Page-level text extractions
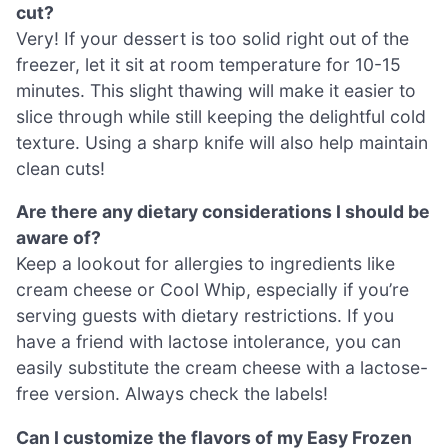
cut?
Very! If your dessert is too solid right out of the
freezer, let it sit at room temperature for 10-15
minutes. This slight thawing will make it easier to
slice through while still keeping the delightful cold
texture. Using a sharp knife will also help maintain
clean cuts!
Are there any dietary considerations I should be
aware of?
Keep a lookout for allergies to ingredients like
cream cheese or Cool Whip, especially if you’re
serving guests with dietary restrictions. If you
have a friend with lactose intolerance, you can
easily substitute the cream cheese with a lactose-
free version. Always check the labels!
Can I customize the flavors of my Easy Frozen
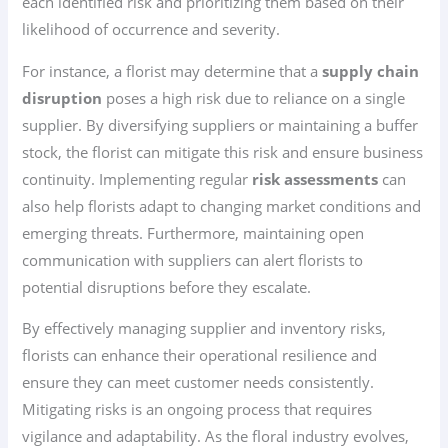
each identified risk and prioritizing them based on their
likelihood of occurrence and severity.
For instance, a florist may determine that a
supply chain
disruption
poses a high risk due to reliance on a single
supplier. By diversifying suppliers or maintaining a buffer
stock, the florist can mitigate this risk and ensure business
continuity. Implementing regular
risk assessments
can
also help florists adapt to changing market conditions and
emerging threats. Furthermore, maintaining open
communication with suppliers can alert florists to
potential disruptions before they escalate.
By effectively managing supplier and inventory risks,
florists can enhance their operational resilience and
ensure they can meet customer needs consistently.
Mitigating risks is an ongoing process that requires
vigilance and adaptability. As the floral industry evolves,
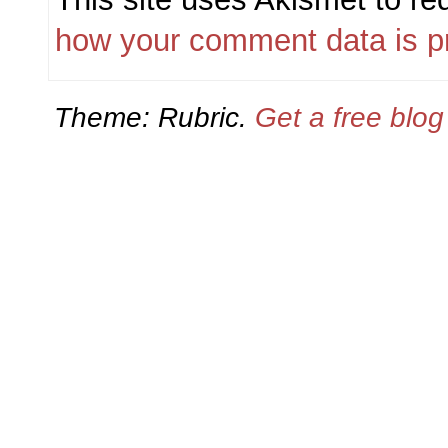
how your comment data is p
Theme: Rubric.
Get a free blo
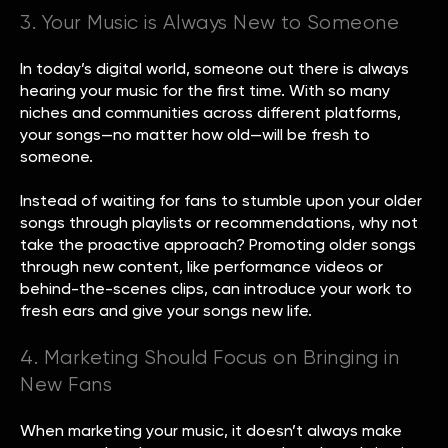
3. Your Music is Always New to Someone
In today’s digital world, someone out there is always
hearing your music for the first time. With so many
niches and communities across different platforms,
your songs—no matter how old—will be fresh to
someone.
Instead of waiting for fans to stumble upon your older
songs through playlists or recommendations, why not
take the proactive approach? Promoting older songs
through new content, like performance videos or
behind-the-scenes clips, can introduce your work to
fresh ears and give your songs new life.
4. Marketing Should Focus on Bringing in
New Fans
When marketing your music, it doesn’t always make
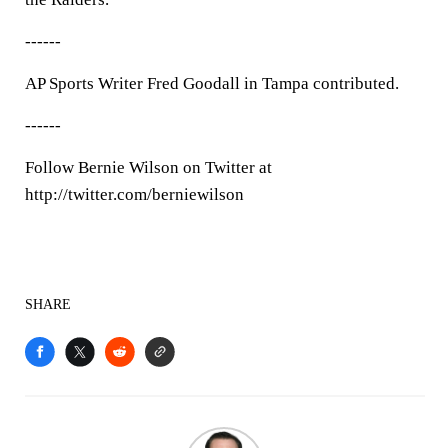
------
AP Sports Writer Fred Goodall in Tampa contributed.
------
Follow Bernie Wilson on Twitter at
http://twitter.com/berniewilson
SHARE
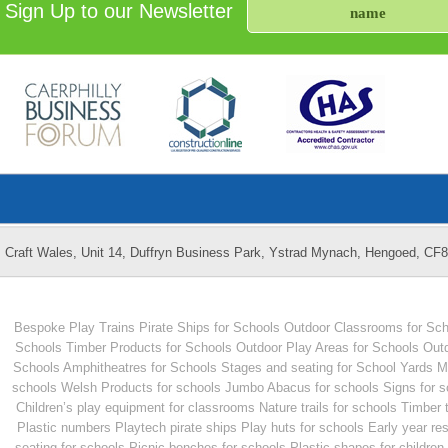
Sign Up to our Newsletter
Craft Wales, Unit 14, Duffryn Business Park, Ystrad Mynach, Hengoed, CF
Bespoke Play Trains
Pirate Ships for Schools
Outdoor Classrooms for Sch
Schools
Timber Products for Schools
Outdoor Play Areas for Schools
Outd
Schools
Amphitheatres for Schools
Stages and seating for School Yards
M
schools
Welsh Products for schools
Jumbo Abacus for schools
Signs for 
Children’s play equipment for classrooms
Nature trails for schools
Timber 
Plastic numbers
Playtech pirate ships
Play huts for schools
Early year re
seating for schools
Picnic benches for schools
Plastic shapes for children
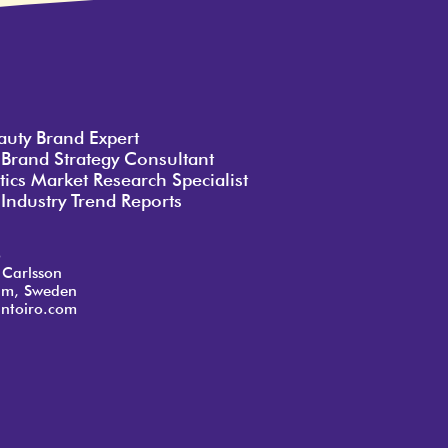
auty Brand Expert
 Brand Strategy Consultant
ics Market Research Specialist
Industry Trend Reports
o
 Carlsson
lm, Sweden
ntoiro.com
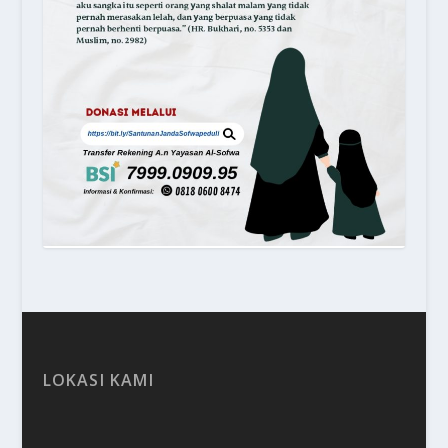
LOKASI KAMI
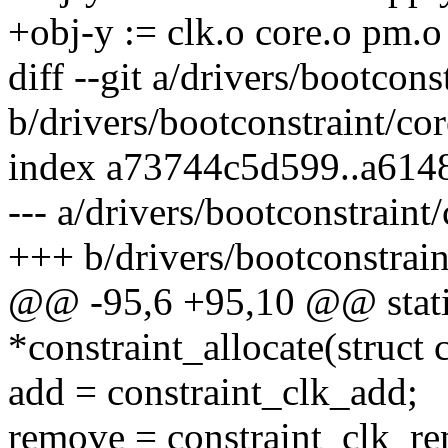
+obj-y := clk.o core.o pm.o
diff --git a/drivers/bootcons
b/drivers/bootconstraint/cor
index a73744c5d599..a61
--- a/drivers/bootconstraint/
+++ b/drivers/bootconstrain
@@ -95,6 +95,10 @@ static 
*constraint_allocate(struct 
add = constraint_clk_add;
remove = constraint_clk_r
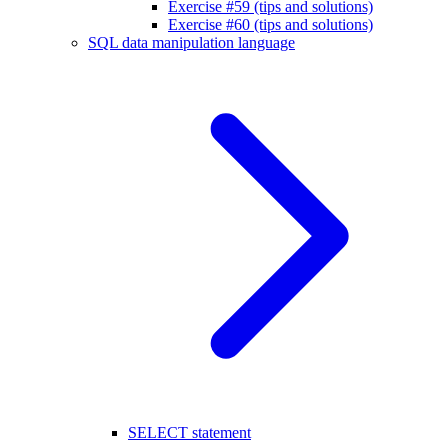
Exercise #59 (tips and solutions)
Exercise #60 (tips and solutions)
SQL data manipulation language
SELECT statement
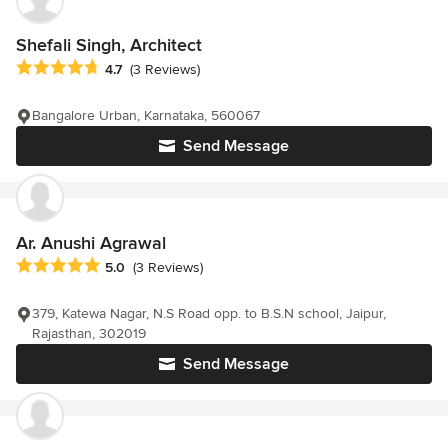
Shefali Singh, Architect
Average rating: 4.7 out of 5 stars
4.7
(3 Reviews)
Bangalore Urban, Karnataka, 560067
Send Message
Ar. Anushi Agrawal
Average rating: 5 out of 5 stars
5.0
(3 Reviews)
379, Katewa Nagar, N.S Road opp. to B.S.N school, Jaipur,
Rajasthan, 302019
Send Message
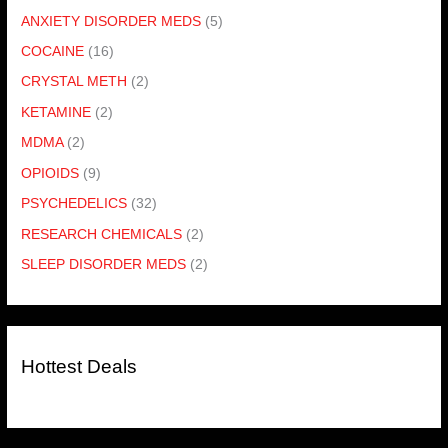
ANXIETY DISORDER MEDS
(5)
COCAINE
(16)
CRYSTAL METH
(2)
KETAMINE
(2)
MDMA
(2)
OPIOIDS
(9)
PSYCHEDELICS
(32)
RESEARCH CHEMICALS
(2)
SLEEP DISORDER MEDS
(2)
Hottest Deals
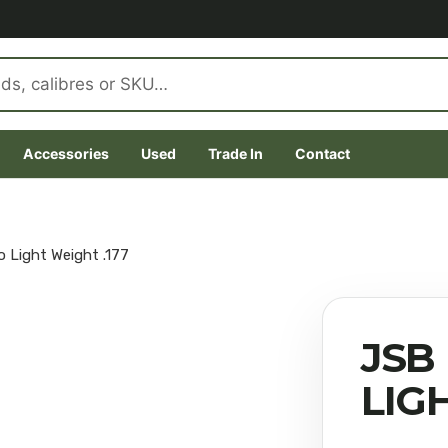
Accessories
Used
Trade In
Contact
 Light Weight .177
JSB
LIG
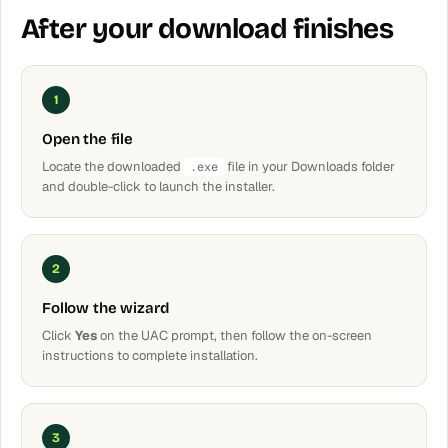
After your download finishes
1
Open the file
Locate the downloaded
file in your Downloads folder
.exe
and double-click to launch the installer.
2
Follow the wizard
Click
Yes
on the UAC prompt, then follow the on-screen
instructions to complete installation.
3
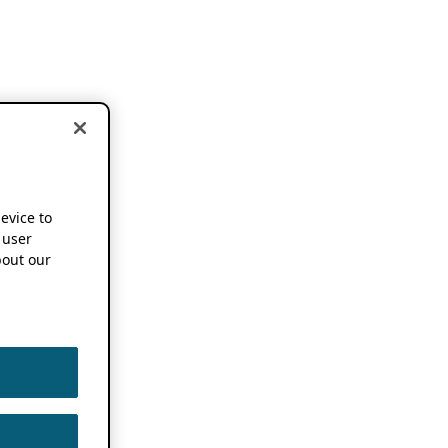
device to
 user
out our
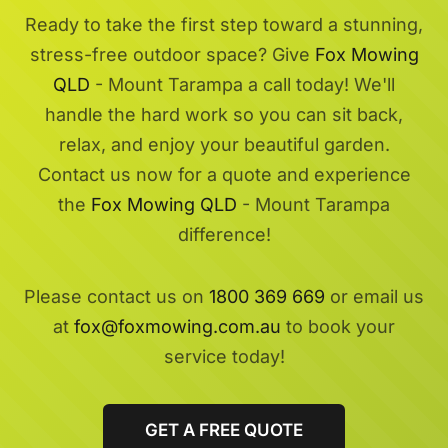
Ready to take the first step toward a stunning,
stress-free outdoor space? Give
Fox Mowing
QLD
- Mount Tarampa a call today! We'll
handle the hard work so you can sit back,
relax, and enjoy your beautiful garden.
Contact us now for a quote and experience
the
Fox Mowing QLD
- Mount Tarampa
difference!
Please contact us on
1800 369 669
or email us
at
fox@foxmowing.com.au
to book your
service today!
GET A FREE QUOTE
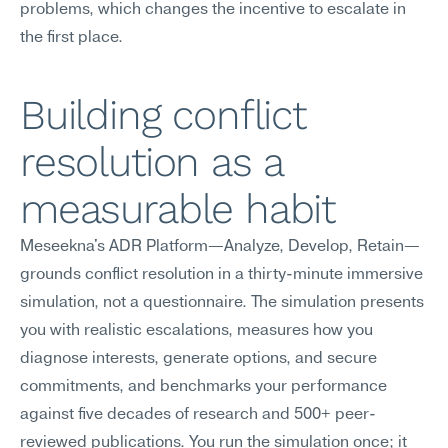
problems, which changes the incentive to escalate in 
the first place.
Building conflict 
resolution as a 
measurable habit
Meseekna's ADR Platform—Analyze, Develop, Retain—
grounds conflict resolution in a thirty-minute immersive 
simulation, not a questionnaire. The simulation presents 
you with realistic escalations, measures how you 
diagnose interests, generate options, and secure 
commitments, and benchmarks your performance 
against five decades of research and 500+ peer-
reviewed publications. You run the simulation once; it 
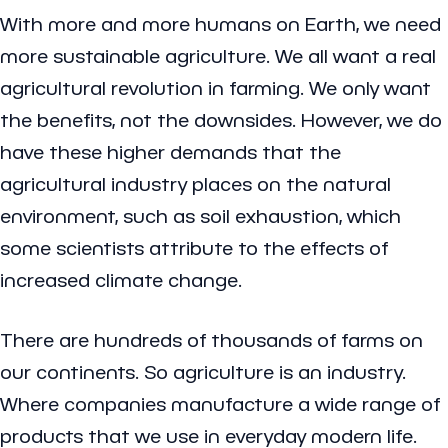
With more and more humans on Earth, we need
more sustainable agriculture. We all want a real
agricultural revolution in farming. We only want
the benefits, not the downsides. However, we do
have these higher demands that the
agricultural industry places on the natural
environment, such as soil exhaustion, which
some scientists attribute to the effects of
increased climate change.
There are hundreds of thousands of farms on
our continents. So agriculture is an industry.
Where companies manufacture a wide range of
products that we use in everyday modern life.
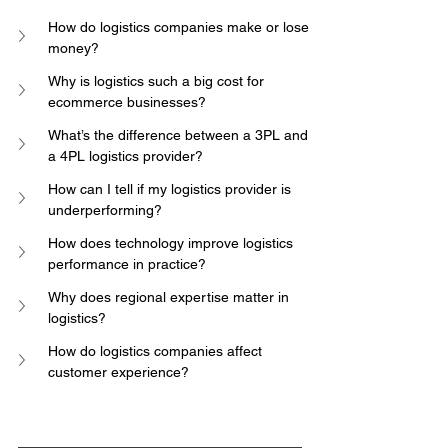
How do logistics companies make or lose 
money?
Why is logistics such a big cost for 
ecommerce businesses?
What’s the difference between a 3PL and 
a 4PL logistics provider?
How can I tell if my logistics provider is 
underperforming?
How does technology improve logistics 
performance in practice?
Why does regional expertise matter in 
logistics?
How do logistics companies affect 
customer experience?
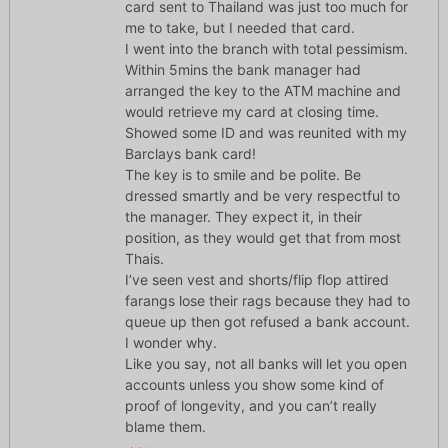
card sent to Thailand was just too much for
me to take, but I needed that card.
I went into the branch with total pessimism.
Within 5mins the bank manager had
arranged the key to the ATM machine and
would retrieve my card at closing time.
Showed some ID and was reunited with my
Barclays bank card!
The key is to smile and be polite. Be
dressed smartly and be very respectful to
the manager. They expect it, in their
position, as they would get that from most
Thais.
I’ve seen vest and shorts/flip flop attired
farangs lose their rags because they had to
queue up then got refused a bank account.
I wonder why.
Like you say, not all banks will let you open
accounts unless you show some kind of
proof of longevity, and you can’t really
blame them.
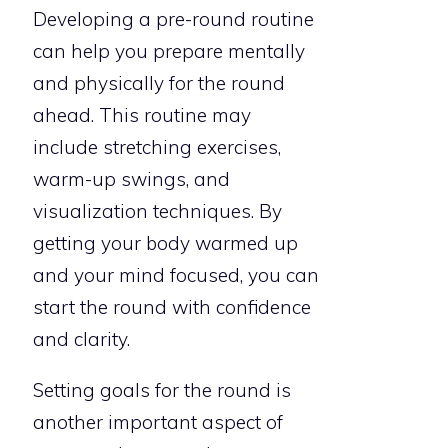
Developing a pre-round routine
can help you prepare mentally
and physically for the round
ahead. This routine may
include stretching exercises,
warm-up swings, and
visualization techniques. By
getting your body warmed up
and your mind focused, you can
start the round with confidence
and clarity.
Setting goals for the round is
another important aspect of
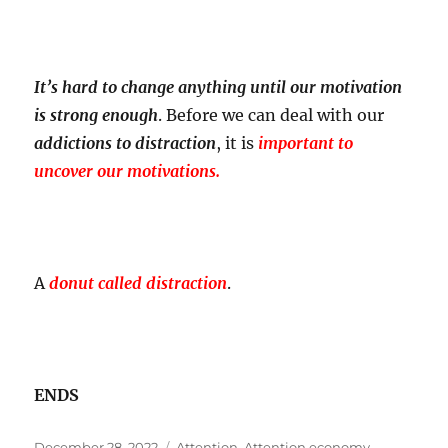
It’s hard to change anything until our motivation
is strong enough
. Before we can deal with our
addictions to distraction
, it is
important to
uncover our motivations.
A
donut called distraction
.
ENDS
Posted
Tags
December 28, 2022
Attention
,
Attention economy
,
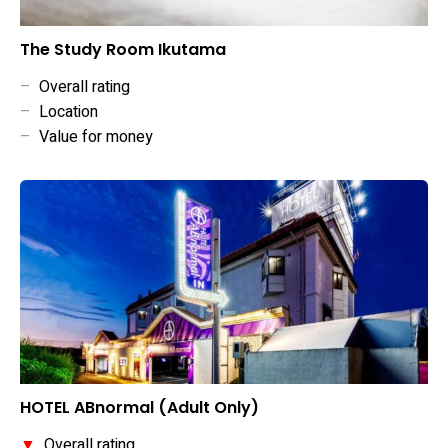
The Study Room Ikutama
–
Overall rating
–
Location
–
Value for money
HOTEL ABnormal (Adult Only)
▼
Overall rating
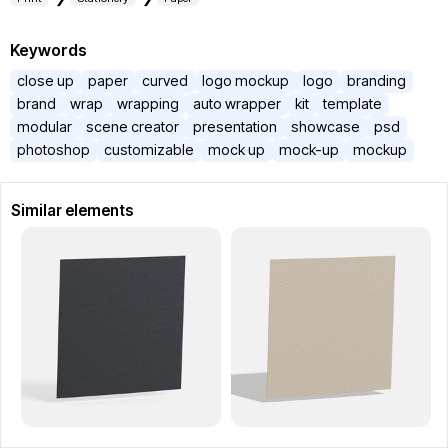
Keywords
close up
paper
curved
logo mockup
logo
branding
brand
wrap
wrapping
auto wrapper
kit
template
modular
scene creator
presentation
showcase
psd
photoshop
customizable
mock up
mock-up
mockup
Similar elements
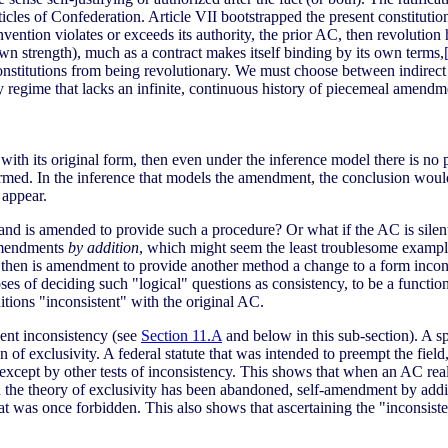
ticles of Confederation. Article VII bootstrapped the present constitution
onvention violates or exceeds its authority, the prior AC, then revoluti
wn strength), much as a contract makes itself binding by its own terms,
constitutions from being revolutionary. We must choose between indirect 
ery regime that lacks an infinite, continuous history of piecemeal amendm
with its original form, then even under the inference model there is no p
armed. In the inference that models the amendment, the conclusion woul
 appear.
nd is amended to provide such a procedure? Or what if the AC is sil
 amendments
by addition
, which might seem the least troublesome examples;
 then is amendment to provide another method a change to a form incons
s of deciding such "logical" questions as consistency, to be a function o
itions "inconsistent" with the original AC.
ent inconsistency (see
Section 11.A
and below in this sub-section). A 
n of exclusivity. A federal statute that was intended to preempt the field,
, except by other tests of inconsistency. This shows that when an AC rea
 the theory of exclusivity has been abandoned, self-amendment by addit
t was once forbidden. This also shows that ascertaining the "inconsiste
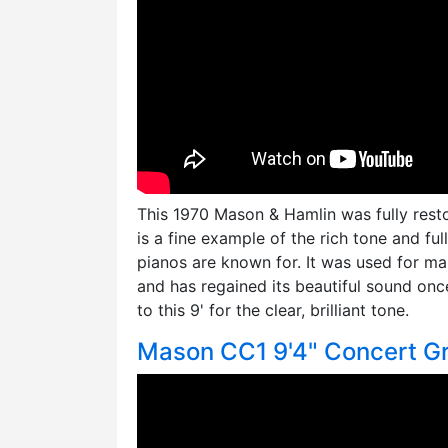
This 1970 Mason & Hamlin was fully rest
is a fine example of the rich tone and fu
pianos are known for. It was used for man
and has regained its beautiful sound once
to this 9' for the clear, brilliant tone.
Mason CC1 9'4" Concert G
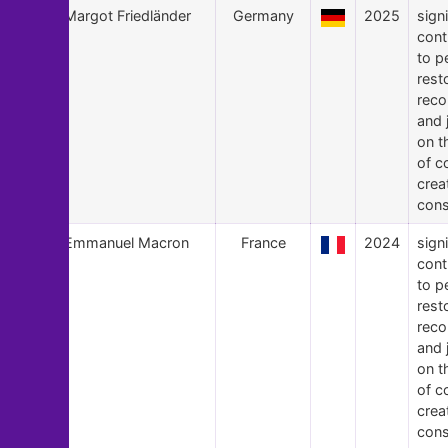
24
Margot Friedländer
Germany
2025
signi
cont
to p
rest
recon
and 
on t
of c
crea
cons
23
Emmanuel Macron
France
2024
signi
cont
to p
rest
recon
and 
on t
of c
crea
cons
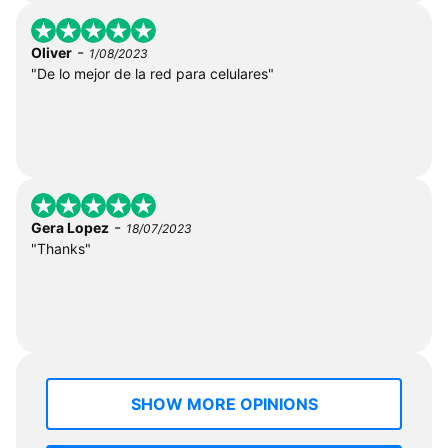
-
Oliver
1/08/2023
"De lo mejor de la red para celulares"
-
Gera Lopez
18/07/2023
"Thanks"
SHOW MORE OPINIONS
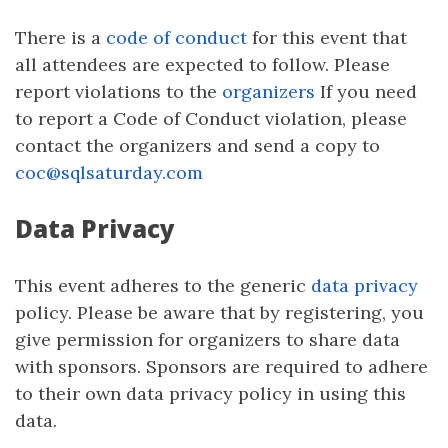
There is a
code of conduct
for this event that
all attendees are expected to follow. Please
report violations to the
organizers
If you need
to report a Code of Conduct violation, please
contact the organizers and send a copy to
coc@sqlsaturday.com
Data Privacy
This event adheres to the generic
data privacy
policy. Please be aware that by registering, you
give permission for organizers to share data
with sponsors. Sponsors are required to adhere
to their own data privacy policy in using this
data.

**YOUR GOAL:**
From the first line above to the line containing "free version. Always check the labels!", repeat each line exactly. Pictures stay out.

**ANSWER:**
cut?
Very! If your dessert is too solid right out of the
freezer, let it sit at room temperature for 10-15
minutes. This slight thawing will make it easier to
slice through while still keeping the delightful cold
texture. Using a sharp knife will also help maintain
clean cuts!
Are there any dietary considerations I should be
aware of?
Keep a lookout for allergies to ingredients like
cream cheese or Cool Whip, especially if you’re
serving guests with dietary restrictions. If you
have a friend with lactose intolerance, you can
easily substitute the cream cheese with a lactose-
free version. Always check the labels!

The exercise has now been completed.